My favourite story is hearing about how my dad faced a crossroads when I was born. I’ll let him tell it.

“When my son was born, I felt tremendous stress over having brought children into this world without having the capacity to be a proper father to them. Part of this was not having a father myself but realizing I had a role to play in this too. I felt enormous guilt over the fact that I was never going to be able to give them a sense of their history, and their future, as Anishinaabe.”

The story goes that my father then began to attend ceremonies, spend time with elders and learn teachings and, finally, introduce me to this life. He also met my other mother along this path, who helped him and me on this journey and I am very thankful for her.

Following his footsteps, I have found answers to all of the questions I have ever had about who I am, why I am here, who can help me and where I am going — something I try to gift to my daughter every day.

Fifteen years ago, I became a father myself.
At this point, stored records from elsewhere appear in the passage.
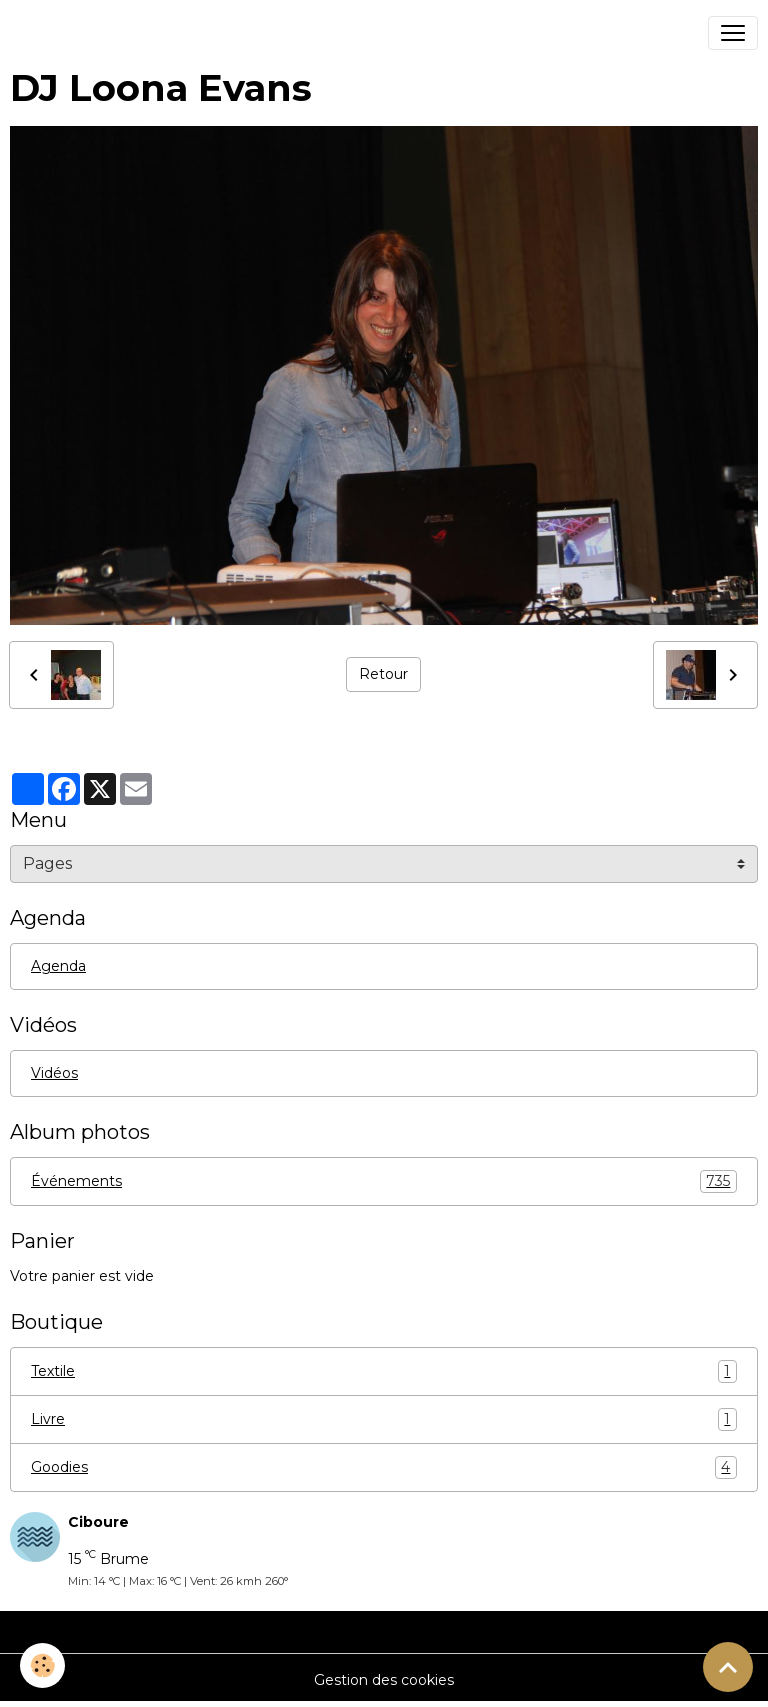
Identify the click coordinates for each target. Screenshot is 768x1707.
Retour (383, 674)
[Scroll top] (728, 1667)
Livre (384, 1419)
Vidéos (54, 1073)
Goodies (384, 1467)
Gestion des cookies (384, 1680)
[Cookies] (42, 1665)
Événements (384, 1181)
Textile (384, 1371)
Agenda (58, 966)
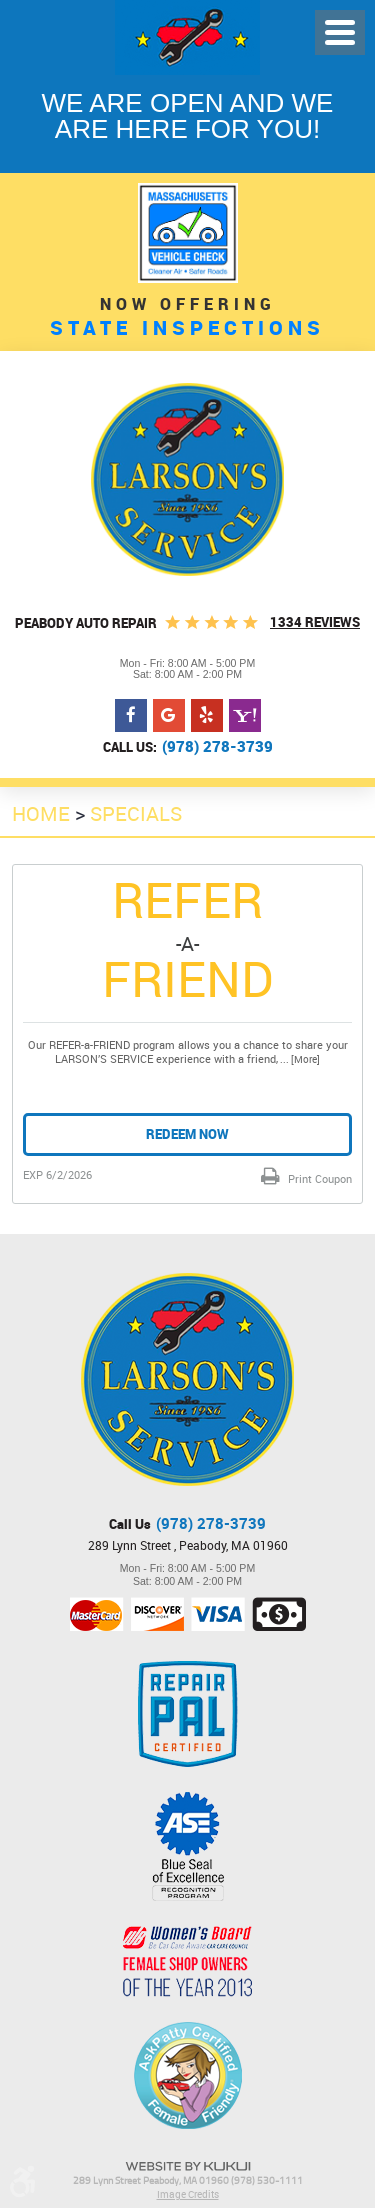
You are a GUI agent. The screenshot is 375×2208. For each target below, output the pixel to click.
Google (169, 716)
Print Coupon (318, 1178)
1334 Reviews (315, 622)
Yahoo (245, 716)
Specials (136, 813)
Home (41, 813)
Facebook (131, 716)
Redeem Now (187, 1134)
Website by (188, 2166)
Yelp (207, 716)
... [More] (299, 1059)
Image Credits (188, 2194)
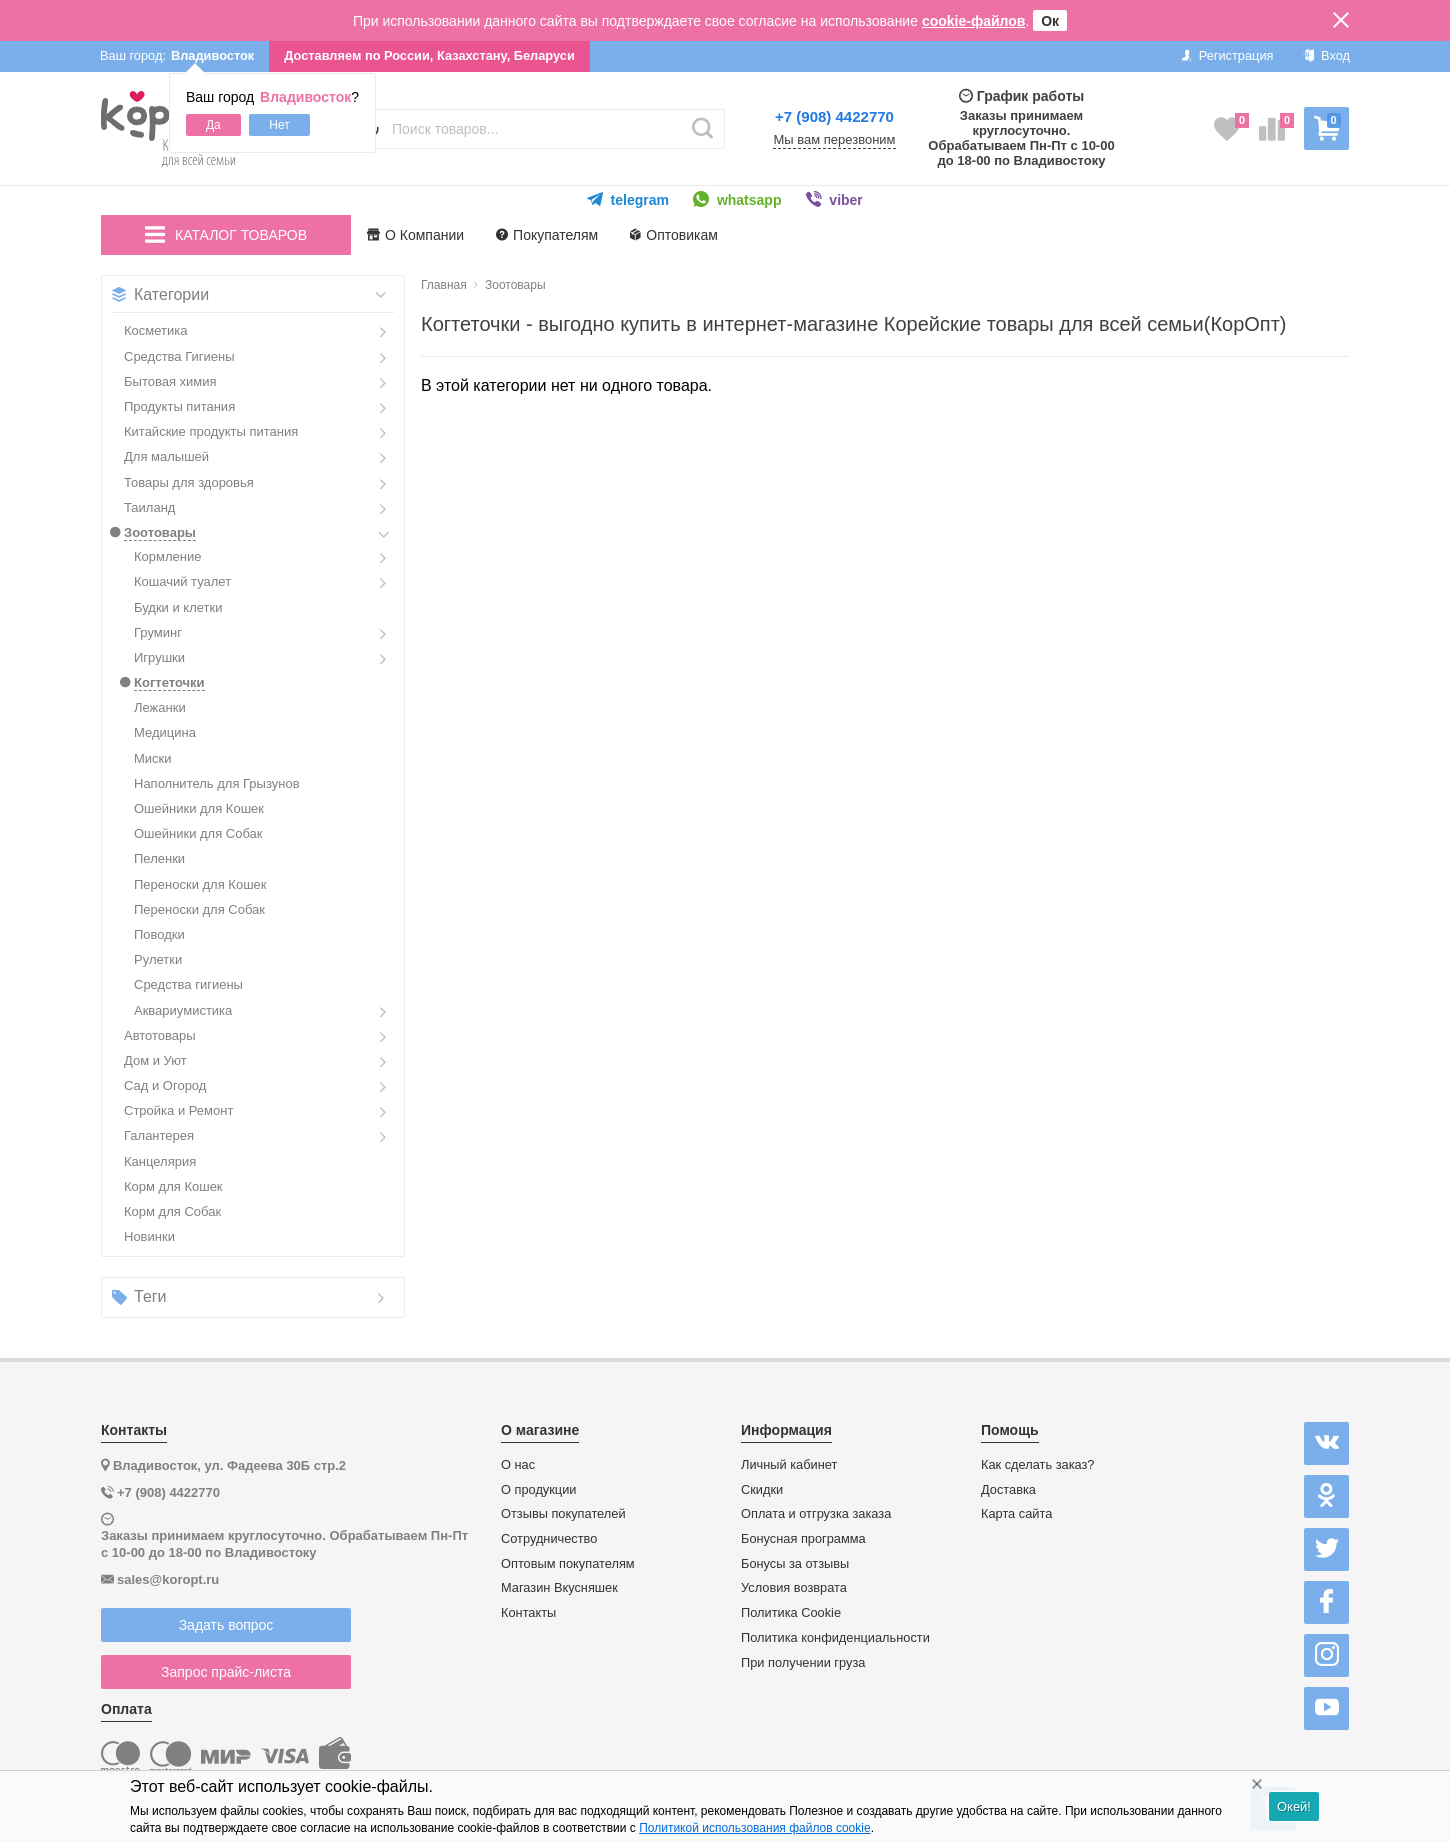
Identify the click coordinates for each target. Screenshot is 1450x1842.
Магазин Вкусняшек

That’s when I realized that my father’s path was not away from me but to come back to me, because now I could hand my daughter all the things he had worked hard to bring home.

Following his footsteps, I have found answers to all of the questions I have ever had about who I am, why I am here, who can help me and where I am going — something I try to gift to my daughter every day.

She’s remarkable (probably due to her remarkable mother), but I like to think I had a small hand in this as well.

Hopefully, in her life she won’t have gaps and silences, but the love that has come to define my life as the son and grandson of remarkable women, men, and the bravest dad I know.

Noosinaani-giizhigad. Happy Father’s Day.